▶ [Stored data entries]
::::::

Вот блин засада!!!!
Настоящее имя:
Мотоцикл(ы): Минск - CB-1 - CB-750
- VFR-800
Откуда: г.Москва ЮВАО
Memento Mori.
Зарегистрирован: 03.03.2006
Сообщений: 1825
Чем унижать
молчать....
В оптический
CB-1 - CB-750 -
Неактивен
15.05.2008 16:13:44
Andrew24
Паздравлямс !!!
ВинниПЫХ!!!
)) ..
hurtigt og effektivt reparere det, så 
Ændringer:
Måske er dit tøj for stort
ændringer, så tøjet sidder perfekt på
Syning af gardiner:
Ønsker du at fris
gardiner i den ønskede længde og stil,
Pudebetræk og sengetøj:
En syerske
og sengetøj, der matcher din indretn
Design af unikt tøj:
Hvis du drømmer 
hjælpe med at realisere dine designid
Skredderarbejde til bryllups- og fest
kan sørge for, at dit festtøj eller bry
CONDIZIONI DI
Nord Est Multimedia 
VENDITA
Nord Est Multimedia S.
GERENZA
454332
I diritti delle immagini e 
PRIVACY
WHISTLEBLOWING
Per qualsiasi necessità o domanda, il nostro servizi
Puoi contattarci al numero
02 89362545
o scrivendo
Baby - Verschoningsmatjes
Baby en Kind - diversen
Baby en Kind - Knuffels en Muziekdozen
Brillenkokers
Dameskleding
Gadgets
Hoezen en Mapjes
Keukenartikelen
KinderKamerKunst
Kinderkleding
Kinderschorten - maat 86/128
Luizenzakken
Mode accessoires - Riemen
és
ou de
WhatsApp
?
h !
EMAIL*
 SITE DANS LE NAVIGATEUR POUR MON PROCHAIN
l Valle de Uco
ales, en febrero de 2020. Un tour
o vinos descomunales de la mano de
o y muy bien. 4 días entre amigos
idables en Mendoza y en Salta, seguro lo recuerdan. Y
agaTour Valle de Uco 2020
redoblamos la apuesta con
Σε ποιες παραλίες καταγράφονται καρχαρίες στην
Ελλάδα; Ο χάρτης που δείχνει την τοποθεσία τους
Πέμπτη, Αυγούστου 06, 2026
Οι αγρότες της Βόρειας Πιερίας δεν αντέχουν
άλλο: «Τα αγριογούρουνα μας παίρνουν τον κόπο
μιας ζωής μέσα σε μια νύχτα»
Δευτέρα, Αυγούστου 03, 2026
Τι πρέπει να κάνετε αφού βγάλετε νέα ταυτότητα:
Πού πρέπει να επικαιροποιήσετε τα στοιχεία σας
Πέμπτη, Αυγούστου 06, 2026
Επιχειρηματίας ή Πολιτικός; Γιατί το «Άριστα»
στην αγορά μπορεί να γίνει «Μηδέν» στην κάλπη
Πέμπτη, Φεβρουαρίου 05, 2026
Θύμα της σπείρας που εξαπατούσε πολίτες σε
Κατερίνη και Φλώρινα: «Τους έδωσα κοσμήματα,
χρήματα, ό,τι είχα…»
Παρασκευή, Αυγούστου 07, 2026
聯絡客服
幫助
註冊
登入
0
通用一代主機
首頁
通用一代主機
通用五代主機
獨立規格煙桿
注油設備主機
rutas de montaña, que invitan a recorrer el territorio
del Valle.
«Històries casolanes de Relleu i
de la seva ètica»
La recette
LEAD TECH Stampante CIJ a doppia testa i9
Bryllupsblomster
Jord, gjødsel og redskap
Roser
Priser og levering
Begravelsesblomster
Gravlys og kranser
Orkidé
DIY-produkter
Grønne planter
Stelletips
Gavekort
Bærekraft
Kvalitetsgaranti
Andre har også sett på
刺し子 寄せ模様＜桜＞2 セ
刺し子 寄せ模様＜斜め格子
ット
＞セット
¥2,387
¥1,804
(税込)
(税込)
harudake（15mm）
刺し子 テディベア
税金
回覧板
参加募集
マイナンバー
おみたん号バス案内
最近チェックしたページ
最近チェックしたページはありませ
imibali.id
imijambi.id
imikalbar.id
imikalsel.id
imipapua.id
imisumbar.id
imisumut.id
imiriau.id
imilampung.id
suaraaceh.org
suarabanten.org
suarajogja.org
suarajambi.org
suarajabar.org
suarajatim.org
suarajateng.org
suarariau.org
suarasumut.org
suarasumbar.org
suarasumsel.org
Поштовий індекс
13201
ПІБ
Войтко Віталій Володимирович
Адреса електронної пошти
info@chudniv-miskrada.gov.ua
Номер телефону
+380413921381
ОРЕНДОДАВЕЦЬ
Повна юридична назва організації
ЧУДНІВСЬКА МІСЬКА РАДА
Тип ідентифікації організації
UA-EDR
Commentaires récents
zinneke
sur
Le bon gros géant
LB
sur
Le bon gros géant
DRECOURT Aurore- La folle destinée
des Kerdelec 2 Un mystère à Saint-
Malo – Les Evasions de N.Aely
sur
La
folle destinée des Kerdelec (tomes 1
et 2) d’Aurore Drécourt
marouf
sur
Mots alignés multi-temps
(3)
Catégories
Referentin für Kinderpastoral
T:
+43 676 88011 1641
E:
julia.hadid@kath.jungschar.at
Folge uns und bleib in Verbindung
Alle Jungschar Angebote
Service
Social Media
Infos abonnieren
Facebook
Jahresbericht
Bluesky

::::::

▶ [TASK INSTRUCTIONS]
Each line above must be reproduced exactly.

▶ [RESULT FOR THIS TASK]
Вот блин засада!!!!
Настоящее имя:
Мотоцикл(ы): Минск - CB-1 - CB-750
- VFR-800
Откуда: г.Москва ЮВАО
Memento Mori.
Зарегистрирован: 03.03.2006
Сообщений: 1825
Чем унижать
молчать....
В оптический
CB-1 - CB-750 -
Неактивен
15.05.2008 16:13:44
Andrew24
Паздравлямс !!!
ВинниПЫХ!!!
)) ..
hurtigt og effektivt reparere det, så 
Ændringer:
Måske er dit tøj for stort
ændringer, så tøjet sidder perfekt på
Syning af gardiner:
Ønsker du at fris
gardiner i den ønskede længde og stil,
Pudebetræk og sengetøj:
En syerske
og sengetøj, der matcher din indretn
Design af unikt tøj:
Hvis du drømmer 
hjælpe med at realisere dine designid
Skredderarbejde til bryllups- og fest
kan sørge for, at dit festtøj eller bry
CONDIZIONI DI
Nord Est Multimedia 
VENDITA
Nord Est Multimedia S.
GERENZA
454332
I diritti delle immagini e 
PRIVACY
WHISTLEBLOWING
Per qualsiasi necessità o domanda, il nostro servizi
Puoi contattarci al numero
02 89362545
o scrivendo
Baby - Verschoningsmatjes
Baby en Kind - diversen
Baby en Kind - Knuffels en Muziekdozen
Brillenkokers
Dameskleding
Gadgets
Hoezen en Mapjes
Keukenartikelen
KinderKamerKunst
Kinderkleding
Kinderschorten - maat 86/128
Luizenzakken
Mode accessoires - Riemen
és
ou de
WhatsApp
?
h !
EMAIL*
 SITE DANS LE NAVIGATEUR POUR MON PROCHAIN
l Valle de Uco
ales, en febrero de 2020. Un tour
o vinos descomunales de la mano de
o y muy bien. 4 días entre amigos
idables en Mendoza y en Salta, seguro lo recuerdan. Y
agaTour Valle de Uco 2020
redoblamos la apuesta con
Σε ποιες παραλίες καταγράφονται καρχαρίες στην
Ελλάδα; Ο χάρτης που δείχνει την τοποθεσία τους
Πέμπτη, Αυγούστου 06, 2026
Οι αγρότες της Βόρειας Πιερίας δεν αντέχουν
άλλο: «Τα αγριογούρουνα μας παίρνουν τον κόπο
μιας ζωής μέσα σε μια νύχτα»
Δευτέρα, Αυγούστου 03, 2026
Τι πρέπει να κάνετε αφού βγάλετε νέα ταυτότητα:
Πού πρέπει να επικαιροποιήσετε τα στοιχεία σας
Πέμπτη, Αυγούστου 06, 2026
Επιχειρηματίας ή Πολιτικός; Γιατί το «Άριστα»
στην αγορά μπορεί να γίνει «Μηδέν» στην κάλπη
Πέμπτη, Φεβρουαρίου 05, 2026
Θύμα της σπείρας που εξαπατούσε πολίτες σε
Κατερίνη και Φλώρινα: «Τους έδωσα κοσμήματα,
χρήματα, ό,τι είχα…»
Παρασκευή, Αυγούστου 07, 2026
聯絡客服
幫助
註冊
登入
0
通用一代主機
首頁
通用一代主機
通用五代主機
獨立規格煙桿
注油設備主機
rutas de montaña, que invitan a recorrer el territorio
del Valle.
«Històries casolanes de Relleu i
de la seva ètica»
La recette
LEAD TECH Stampante CIJ a doppia testa i9
Bryllupsblomster
Jord, gjødsel og redskap
Roser
Priser og levering
Begravelsesblomster
Gravlys og kranser
Orkidé
DIY-produkter
Grønne planter
Stelletips
Gavekort
Bærekraft
Kvalitetsgaranti
Andre har også sett på
刺し子 寄せ模様＜桜＞2 セ
刺し子 寄せ模様＜斜め格子
ット
＞セット
¥2,387
¥1,804
(税込)
(税込)
harudake（15mm）
刺し子 テディベア
税金
回覧板
参加募集
マイナンバー
おみたん号バス案内
最近チェックしたページ
最近チェックしたページはありませ
imibali.id
imijambi.id
imikalbar.id
imikalsel.id
imipapua.id
imisumbar.id
imisumut.id
imiriau.id
imilampung.id
suaraaceh.org
suarabanten.org
suarajogja.org
suarajambi.org
suarajabar.org
suarajatim.org
suarajateng.org
suarariau.org
suarasumut.org
suarasumbar.org
suarasumsel.org
Поштовий індекс
13201
ПІБ
Войтко Віталій Володимирович
Адреса електронної пошти
info@chudniv-miskrada.gov.ua
Номер телефону
+380413921381
ОРЕНДОДАВЕЦЬ
Повна юридична назва організації
ЧУДНІВСЬКА МІСЬКА РАДА
Тип ідентифікації організації
UA-EDR
Commentaires récents
zinneke
sur
Le bon gros géant
LB
sur
Le bon gros géant
DRECOURT Aurore- La folle destinée
des Kerdelec 2 Un mystère à Saint-
Malo – Les Evasions de N.Aely
sur
La
folle destinée des Kerdelec (tomes 1
et 2) d’Aurore Drécourt
marouf
sur
Mots alignés multi-temps
(3)
Catégories
Referentin für Kinderpastoral
T:
+43 676 88011 1641
E:
julia.hadid@kath.jungschar.at
Folge uns und bleib in Verbindung
Alle Jungschar Angebote
Service
Social Media
Infos abonnieren
Facebook
Jahresbericht
Bluesky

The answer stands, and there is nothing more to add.